START Material for this exercise

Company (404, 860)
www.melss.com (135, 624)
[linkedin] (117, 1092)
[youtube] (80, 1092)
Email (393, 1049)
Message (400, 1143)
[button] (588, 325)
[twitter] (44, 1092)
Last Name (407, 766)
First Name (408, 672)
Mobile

END Material for this exercise

Your task →
Repeat the material in full, exactly as it stands.

Answer box →
Company (404, 860)
www.melss.com (135, 624)
[linkedin] (117, 1092)
[youtube] (80, 1092)
Email (393, 1049)
Message (400, 1143)
[button] (588, 325)
[twitter] (44, 1092)
Last Name (407, 766)
First Name (408, 672)
Mobile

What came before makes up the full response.